Vor 80 Jahren endete der Zweite Weltkrieg. Kaisen-Tochter Ilse war damals 21 Jahre alt und erlebte das Kriegsende in Borgfeld. Aus aktuellem Anlass veröffentlichen wir einen Auszug aus ihren Lebenserinnerungen.
Zum Kriegsende in Borgfeld vor 80 Jahren
„Am 23. April 1945 gab es Daueralarm, die Menschen konnten die Bunker nicht mehr verlassen. Auch in Borgfeld saßen wir die letzten schrecklichen Tage im Bunker. An der Ecke Rethfeldsfleet/Upper Borg gab es einen überirdischen Bunker, in dem wir Schutz suchen konnten. Zwischendurch, wenn es ruhig war, gingen die Männer die Häuser ab, um nach dem Rechten zu sehen. Die Kühe hatten wir im Stall los gebunden und die Türen aufgemacht, damit sie im Notfall raus konnten konnten.

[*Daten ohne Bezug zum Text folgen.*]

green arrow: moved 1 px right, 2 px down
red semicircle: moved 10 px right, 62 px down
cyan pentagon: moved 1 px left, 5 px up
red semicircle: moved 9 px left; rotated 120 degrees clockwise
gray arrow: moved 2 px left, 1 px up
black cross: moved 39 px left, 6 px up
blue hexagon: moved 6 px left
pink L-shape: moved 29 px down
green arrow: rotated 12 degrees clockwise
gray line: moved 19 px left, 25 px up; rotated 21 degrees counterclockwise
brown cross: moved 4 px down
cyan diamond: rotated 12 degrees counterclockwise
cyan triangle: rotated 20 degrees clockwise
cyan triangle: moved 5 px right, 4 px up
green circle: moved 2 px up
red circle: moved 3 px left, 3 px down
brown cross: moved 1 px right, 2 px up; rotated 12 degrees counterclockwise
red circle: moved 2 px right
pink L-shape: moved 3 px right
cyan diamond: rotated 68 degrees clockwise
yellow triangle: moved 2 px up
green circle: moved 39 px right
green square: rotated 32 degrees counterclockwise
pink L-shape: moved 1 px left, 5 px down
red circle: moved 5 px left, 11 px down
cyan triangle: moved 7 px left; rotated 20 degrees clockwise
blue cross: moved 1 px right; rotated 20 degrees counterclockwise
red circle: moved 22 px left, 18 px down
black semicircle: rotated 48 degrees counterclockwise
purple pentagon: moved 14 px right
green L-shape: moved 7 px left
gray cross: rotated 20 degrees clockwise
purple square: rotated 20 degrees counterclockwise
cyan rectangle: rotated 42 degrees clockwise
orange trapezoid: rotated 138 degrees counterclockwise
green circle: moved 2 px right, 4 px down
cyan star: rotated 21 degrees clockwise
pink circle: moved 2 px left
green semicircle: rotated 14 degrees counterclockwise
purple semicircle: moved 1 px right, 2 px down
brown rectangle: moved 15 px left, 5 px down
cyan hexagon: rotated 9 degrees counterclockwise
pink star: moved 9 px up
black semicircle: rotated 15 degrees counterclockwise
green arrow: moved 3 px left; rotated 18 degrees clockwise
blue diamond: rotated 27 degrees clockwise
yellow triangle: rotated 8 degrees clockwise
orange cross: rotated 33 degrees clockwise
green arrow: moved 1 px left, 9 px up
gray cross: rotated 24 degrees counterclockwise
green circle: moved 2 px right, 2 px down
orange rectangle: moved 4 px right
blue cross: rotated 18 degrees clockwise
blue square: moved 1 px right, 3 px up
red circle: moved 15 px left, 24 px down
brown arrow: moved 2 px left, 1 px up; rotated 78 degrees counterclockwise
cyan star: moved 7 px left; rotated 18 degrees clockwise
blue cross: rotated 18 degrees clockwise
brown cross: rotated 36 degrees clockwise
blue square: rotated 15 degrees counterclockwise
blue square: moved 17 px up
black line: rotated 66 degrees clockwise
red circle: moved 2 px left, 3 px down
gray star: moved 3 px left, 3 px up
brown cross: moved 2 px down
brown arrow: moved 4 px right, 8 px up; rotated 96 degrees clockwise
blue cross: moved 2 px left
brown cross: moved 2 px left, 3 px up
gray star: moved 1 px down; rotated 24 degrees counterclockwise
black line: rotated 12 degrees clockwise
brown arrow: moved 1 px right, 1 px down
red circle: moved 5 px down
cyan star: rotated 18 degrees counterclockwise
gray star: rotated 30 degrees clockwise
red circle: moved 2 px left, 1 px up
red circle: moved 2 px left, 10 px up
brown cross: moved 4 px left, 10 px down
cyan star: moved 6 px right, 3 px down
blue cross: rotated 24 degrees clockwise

Die alliierten Truppen waren längst auf deutschem Boden und auf dem Vormarsch, um das Land zu besetzen. Vor den Toren Bremens lag eine englische Division, und man war erleichtert. So dachten wir am 25. April 1945, der Krieg sei vorbei, verließen den Bunker und gingen zum Haus zurück. Plötzlich begann eine furchtbare Schießerei über uns hinweg, und wir mussten wieder zurück in den Bunker. Was war passiert? Wir wussten nicht, dass im Mariannenhof die britische Artillerie in Stellung gegangen war, und an der Wümme, auf der Lilienthaler Seite, ein versprengtes Häuflein Hitlerjungen mit einigen Parteigrößen lag. Sie glaubten, mit Panzerfäusten und anderer Munition das Vaterland retten zu können und waren Ursache der Schießerei. Bei dieser Aufregung merkten wir erst später, dass unser Franz wie vom Erdboden verschwunden war. Wir suchten und riefen ihn, aber vergeblich – bis er plötzlich aus dem Mariannenhof gelaufen kam. Er hatte angenommen, der Krieg sei vorbei und wollte zu Heini Meyer, dem Hofmeier vom Mariannenhof. Er lebte mit seiner Frau und der kranken Tochter in dem Bauernhaus, das damals als alte Ruine noch stand. Das Ehepaar Meyer war daran gewöhnt, dass nach einem Angriff von uns immer ein Familienmitglied kam, um zu sehen, wie sie alles überstanden hatten. Heini Meyer rief in die Schießerei hinein: „Nicht schießen, nicht schießen! Zivilist!“ So ist Franz mit dem Schrecken davon gekommen. Am 26. April 1945 wurde Bremen von der englischen Armee besetzt, der Krieg war für uns vorbei. Es war ein wunderbarer Frühling in dem Jahr mit viel Wärme und Blütenpracht. Es war, als wollte die Natur die Menschen versöhnen.Die ersten Tage der Besatzung waren schwierig. Wir konnten von Borgfeld aus nicht in die Stadt kommen, weil alles abgesperrt war und man außerdem die Sperrstunden am Abend beachten musste. Am 1. Mai bin ich mit dem Rad los gefahren und habe versucht, die Schleifmühle (Arbeitsstelle) zu erreichen, was auch gelang. Die Räume waren von den Engländern besetzt, sie hatten dort eine Dienststelle eingerichtet. Ich versuchte, mit dem diensthabenden Soldaten zu reden, was schwierig war, weil ich mich nicht als Angestellte der Firma ausweisen konnte. Nach langem Hin und Her hat man hier geglaubt. Sie sagten, sie würden auf unbestimmte Zeit bleiben, und ich sollte mich alle paar Tage erkundigen. Das zog sich hin bis zum 8. Mai, dem Tag der Kapitulation. Später zogen die Engländer ab, die Amerikaner kamen, Bremen wurde amerikanische Enklave.“
Aus: Ilse Kaisen, Unser Leben in Borgfeld, S. 49-50.